THE MUSLIM community in Granada observed Ramadan last Saturday evening, praying at the site of a Virgin Mary statue.
The event, which took part in the Jardines del Triunfo and was promoted by the city with signs that read ‘come and know Ramadan,’ has sparked outrage among Granadian politicians, with a far-right party calling on Catholics to respond with a ‘night of prayer’ at the same site.
Although the event was sanctioned by the City Hall and welcomed by Mayor Francisco Cuenca as an act promoting Granada as a ‘city of co-existence and tolerance,’ others took issue with the chosen location, as the Virgin Mary statue situated in the gardens is cherished by Catholics in the city.
Several politicians took to Twitter to express their outrage, including MP Luis Salvador.
‘Mr. Paco Cuenca confuses tolerance and religious respect with provocation.

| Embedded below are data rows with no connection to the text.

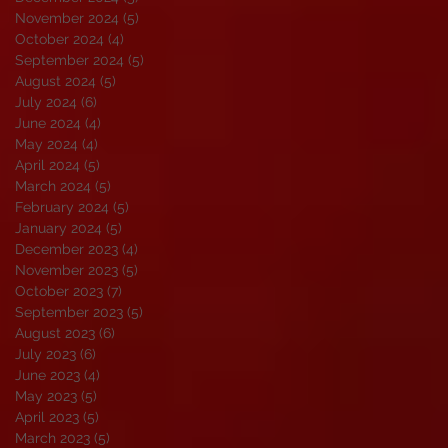
November 2024
(5)
5 posts
October 2024
(4)
4 posts
September 2024
(5)
5 posts
August 2024
(5)
5 posts
July 2024
(6)
6 posts
June 2024
(4)
4 posts
May 2024
(4)
4 posts
April 2024
(5)
5 posts
March 2024
(5)
5 posts
February 2024
(5)
5 posts
January 2024
(5)
5 posts
December 2023
(4)
4 posts
November 2023
(5)
5 posts
October 2023
(7)
7 posts
September 2023
(5)
5 posts
August 2023
(6)
6 posts
July 2023
(6)
6 posts
June 2023
(4)
4 posts
May 2023
(5)
5 posts
April 2023
(5)
5 posts
March 2023
(5)
5 posts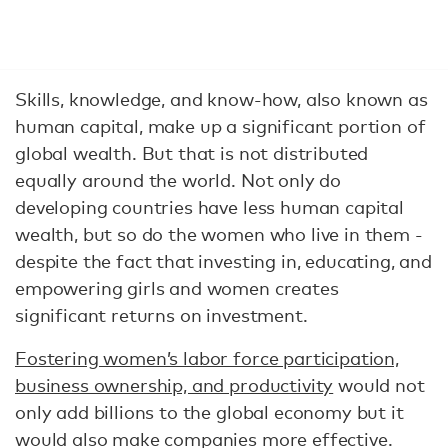
Skills, knowledge, and know-how, also known as
human capital, make up a significant portion of
global wealth. But that is not distributed
equally around the world. Not only do
developing countries have less human capital
wealth, but so do the women who live in them -
despite the fact that investing in, educating, and
empowering girls and women creates
significant returns on investment.
Fostering women’s labor force participation,
business ownership, and productivity
would not
only add billions to the global economy but it
would also make companies more effective.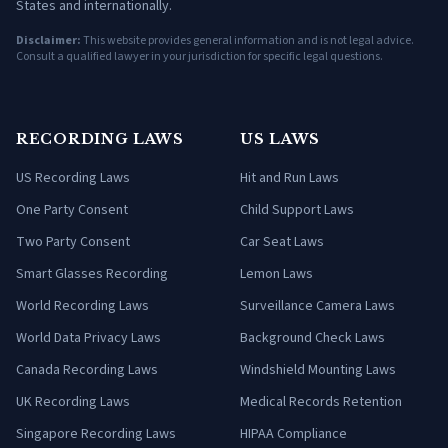
States and internationally.
Disclaimer:
This website provides general information and is not legal advice.
Consult a qualified lawyer in your jurisdiction for specific legal questions.
RECORDING LAWS
US LAWS
US Recording Laws
Hit and Run Laws
One Party Consent
Child Support Laws
Two Party Consent
Car Seat Laws
Smart Glasses Recording
Lemon Laws
World Recording Laws
Surveillance Camera Laws
World Data Privacy Laws
Background Check Laws
Canada Recording Laws
Windshield Mounting Laws
UK Recording Laws
Medical Records Retention
Singapore Recording Laws
HIPAA Compliance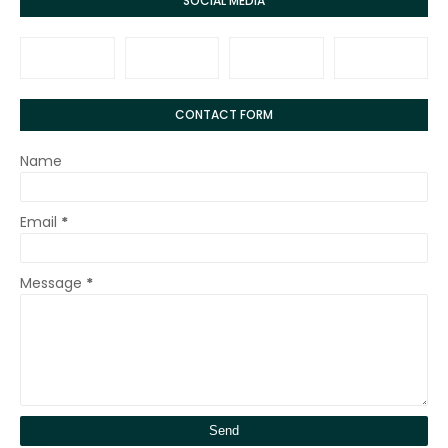
SOCIAL MEDIA
CONTACT FORM
Name
Email
*
Message
*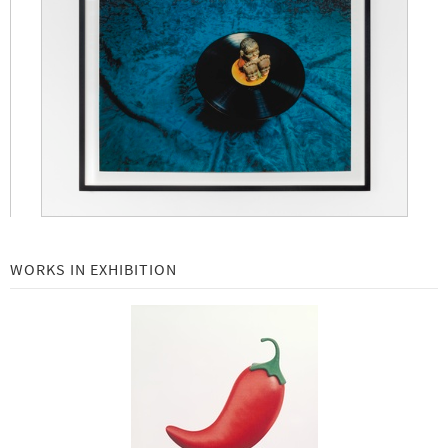
Robert Rauschenberg at Gemini G.E.L.: Selected Works 1969 - 2000 -
Beginning July 18, 2019
New Editions: Richard Serra -
May 2019
Local: Gemini G.E.L. Collaborations with Los Angeles Artists -
February 11 - May 30, 2019
Art Basel | Basel 2019 -
June 13 to 16, 2019
Richard Serra Equals -
Beginning September 24, 2018
John Baldessari Emoji Series -
Beginning November 7, 2018
WORKS IN EXHIBITION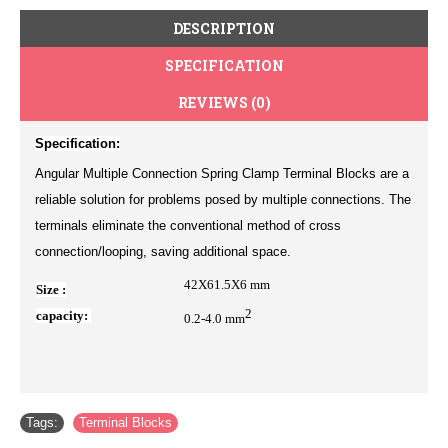
DESCRIPTION
SPECIFICATION
REVIEWS (0)
Specification:
Angular Multiple Connection Spring Clamp Terminal Blocks are a
reliable solution for problems posed by multiple connections. The
terminals eliminate the conventional method of cross
connection/looping, saving additional space.
42X61.5X6
mm
Size :
2
capacity:
0.2-4.0 mm
Tags:
Terminal Blocks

Call for Muslim Prayers at the Virgin of Triumph?’ tweeted Salvador.
That sentiment was echoed by politician Manuel Olivares, who took to Facebook to call the city’s decision ‘regrettable,’ as well as ‘incomprehensible’ and ‘disrespectful.’
The far-right VOX party called for an ‘act of reparation’ to take place in the park on Tuesday evening, during which Catholics would recite the rosary.
In a statement, the party said the event is for ‘those who show their faith and defending the customs, values, and culture inherited from our parents.’
‘And to protest against the council of this municipality who, by action or omission, have given permission and consent to a symbolic public space being taken over by the Muslim community.’
Meanwhile, the Partido Socialista Obrero Espanol (PSOE) councilor in Granada, Jemi Sanchez, defended the event saying ‘multiculturalism can never be a threat, it is an added value.’
‘For the first time, the City of Granada supports its Muslim community wishing them a happy Ramadan in the gardens of Triumph,’ she wrote on Facebook. ‘[It is something] unprecedented that brings us closer and makes us more equal.’
Sixty-eight percent of Spaniards identify as Roman Catholic, according to a 2016 report from the Centre for Sociological Research.
Granada was under Islamic rule for almost 800 years, until a reconquest took place in 1492 during the reign of Catholic King Fernando and Queen Isabel.